To be fair to Vasil, he performed well, very well, considering how short a time he had been acting. The part was made for him, of course. She knew who he was playing. He wasn’t playing Tamburlaine, he was playing Ilyakoria Bakhtiian, the way he moved, the way he turned his head, the way the sword swayed at his hips, the way he looked toward the heavens when he spoke of his destiny—Vasil had studied Bakhtiian so closely that he had internalized Bakhtiian’s bearing, his tone, almost his whole being. But for his fair hair and his beautiful, flawless face, he might have been Bakhtiian, cruder, even a little comic in his excesses, but a man bent on conquering the world. It was easy enough, as Zenocrate, to fall in love with his power.
They ate dinner backstage in the two-hour break between Part One and Part Two. Yevgeni came backstage. He always did. He as good as haunted Hyacinth wherever he went, except when he worked. Yomi had found the young rider employment at a cobbler’s shop, building handcrafted boots, and he seemed happy enough there and proud of his work. But then, he came from a common family. Diana tried to imagine Anatoly making boots for a living, and could not.
“Places!” Yomi announced. They went back on, for Part Two.
Zenocrate dies.
“Black is the beauty of the brightest day,
The golden ball of heaven’s eternal fire,
That danced with glory on the silver waves …
For amorous Jove hath snatched my love from hence,
Meaning to make her stately queen of heaven …
Behold me here, divine Zenocrate,
Raving, impatient, desperate and mad …
Come down from heaven and live with me again!”
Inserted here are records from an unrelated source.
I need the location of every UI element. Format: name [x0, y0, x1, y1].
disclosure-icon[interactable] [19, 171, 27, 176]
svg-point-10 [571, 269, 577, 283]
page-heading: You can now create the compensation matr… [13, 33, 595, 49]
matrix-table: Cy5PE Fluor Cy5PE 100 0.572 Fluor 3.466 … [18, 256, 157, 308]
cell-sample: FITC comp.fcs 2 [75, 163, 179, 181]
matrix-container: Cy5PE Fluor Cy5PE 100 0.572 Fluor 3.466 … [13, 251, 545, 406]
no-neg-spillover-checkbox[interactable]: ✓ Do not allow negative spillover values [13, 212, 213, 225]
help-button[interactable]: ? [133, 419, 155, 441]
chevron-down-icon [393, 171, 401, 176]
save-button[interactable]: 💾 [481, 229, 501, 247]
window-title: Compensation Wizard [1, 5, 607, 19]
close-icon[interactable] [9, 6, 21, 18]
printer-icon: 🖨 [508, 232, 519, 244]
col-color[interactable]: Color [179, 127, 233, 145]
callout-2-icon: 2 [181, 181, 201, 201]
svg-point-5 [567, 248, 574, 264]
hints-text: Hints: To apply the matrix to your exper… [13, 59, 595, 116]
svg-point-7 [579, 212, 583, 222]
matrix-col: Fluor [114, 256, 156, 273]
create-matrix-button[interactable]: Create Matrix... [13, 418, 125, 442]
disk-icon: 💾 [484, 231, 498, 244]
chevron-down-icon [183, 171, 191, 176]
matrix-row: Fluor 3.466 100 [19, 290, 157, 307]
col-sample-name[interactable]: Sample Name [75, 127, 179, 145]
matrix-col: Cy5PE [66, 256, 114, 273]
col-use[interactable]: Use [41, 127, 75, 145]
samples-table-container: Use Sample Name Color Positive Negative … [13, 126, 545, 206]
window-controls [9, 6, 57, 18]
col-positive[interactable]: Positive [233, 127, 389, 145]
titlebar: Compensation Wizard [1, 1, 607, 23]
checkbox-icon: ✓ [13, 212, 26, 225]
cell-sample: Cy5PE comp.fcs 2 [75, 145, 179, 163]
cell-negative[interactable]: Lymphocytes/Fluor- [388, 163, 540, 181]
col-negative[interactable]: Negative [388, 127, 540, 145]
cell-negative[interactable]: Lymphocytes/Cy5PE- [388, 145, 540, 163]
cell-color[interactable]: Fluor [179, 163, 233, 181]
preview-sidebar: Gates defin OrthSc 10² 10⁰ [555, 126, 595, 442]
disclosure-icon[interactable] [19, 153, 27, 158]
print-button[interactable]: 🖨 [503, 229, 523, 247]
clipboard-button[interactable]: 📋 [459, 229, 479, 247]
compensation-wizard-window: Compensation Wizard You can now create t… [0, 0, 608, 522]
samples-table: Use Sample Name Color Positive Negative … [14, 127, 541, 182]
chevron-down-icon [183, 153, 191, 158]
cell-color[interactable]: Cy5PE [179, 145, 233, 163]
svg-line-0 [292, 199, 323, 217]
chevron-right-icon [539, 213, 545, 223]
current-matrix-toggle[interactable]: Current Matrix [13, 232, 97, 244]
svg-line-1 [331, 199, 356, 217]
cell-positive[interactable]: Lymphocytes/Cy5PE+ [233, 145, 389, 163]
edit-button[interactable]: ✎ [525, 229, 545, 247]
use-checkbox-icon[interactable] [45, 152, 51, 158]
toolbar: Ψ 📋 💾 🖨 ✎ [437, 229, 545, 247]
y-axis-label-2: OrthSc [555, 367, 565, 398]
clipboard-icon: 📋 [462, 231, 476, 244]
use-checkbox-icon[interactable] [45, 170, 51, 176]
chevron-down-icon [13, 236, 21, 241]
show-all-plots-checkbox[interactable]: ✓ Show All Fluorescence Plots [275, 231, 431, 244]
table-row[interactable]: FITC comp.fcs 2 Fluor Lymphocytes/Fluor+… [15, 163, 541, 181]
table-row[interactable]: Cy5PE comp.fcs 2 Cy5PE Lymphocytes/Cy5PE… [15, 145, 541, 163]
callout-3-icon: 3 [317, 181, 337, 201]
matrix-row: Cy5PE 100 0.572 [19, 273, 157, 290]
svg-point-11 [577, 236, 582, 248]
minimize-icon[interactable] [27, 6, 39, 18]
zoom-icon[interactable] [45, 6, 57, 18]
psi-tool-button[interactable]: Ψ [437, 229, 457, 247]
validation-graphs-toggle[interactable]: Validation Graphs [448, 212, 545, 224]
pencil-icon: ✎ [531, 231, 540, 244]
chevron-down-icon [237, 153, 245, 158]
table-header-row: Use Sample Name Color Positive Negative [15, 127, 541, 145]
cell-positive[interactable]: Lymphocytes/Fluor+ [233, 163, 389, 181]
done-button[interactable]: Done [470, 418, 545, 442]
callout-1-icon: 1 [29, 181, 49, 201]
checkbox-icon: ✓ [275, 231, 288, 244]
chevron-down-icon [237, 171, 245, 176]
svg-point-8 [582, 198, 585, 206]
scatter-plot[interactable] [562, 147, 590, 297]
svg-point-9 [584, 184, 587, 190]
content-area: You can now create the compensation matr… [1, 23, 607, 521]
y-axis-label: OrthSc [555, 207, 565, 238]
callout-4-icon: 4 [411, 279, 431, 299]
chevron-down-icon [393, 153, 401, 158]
In the end, Tamburlaine himself cannot triumph over his own mortality. He takes ill, he fights and wins his final battle, and when he admits at last that death is upon him, he calls on his men to bring in the hearse of Zenocrate.
From the hearse, lying still, visible to the audience and yet disguised somewhat by the frosted glastic walls, Diana watched Vasil give his final speech. She watched him cry. Not for himself. Tess Soerensen was wrong about one thing, at least: It wasn’t true that Vasil hadn’t given up anything. This much Diana had learned—obliquely—from Karolla. Vasil had simply given up the only thing—the only person—he had ever truly loved outside of himself.
“For Tamburlaine, the Scourge of God must die.”
He died, and still tears leaked from his eyes as Hal spoke the final lines. “Let heaven and earth his timeless death deplore. For both their worths can equal him no more.”
Vasil was crying for what he had lost, and for what Ilyakoria Bakhtiian would never know.
Diana cried, too, because Tess Soerensen was, after all, right. Anatoly couldn’t come to Earth. It would be cruel, above all else. Anatoly belonged on Rhui, just as she belonged here. He had agreed to abide by her decision, and though so often he found some way to make the decision fall the way he wanted it to, this time she had to make the choice. She knew what her decision must be. It was time to let him go.
CHAPTER FORTY
DAVID LIKES MEROE TRANSFER Station because he had designed it. Together with his two codesigners, he had worked in a unifying motif of huge pyramidal chambers and buttresses in the open concourses that resembled giant wings, all linked by an enclosed stream that ran through most of the station. He had managed to weasel out enough money from the design budget to commission fifty artists from varying disciplines to decorate the interior, with serpents and rams and giraffes, groves of date palms and acacia trees, sandstone statues and intricate mosaics of fused glass inlaid into gold.
Twenty years later, he still liked it, he decided as he strolled through Concourse Axum on his way to the gate from which he would take ship back to Odys, and Charles.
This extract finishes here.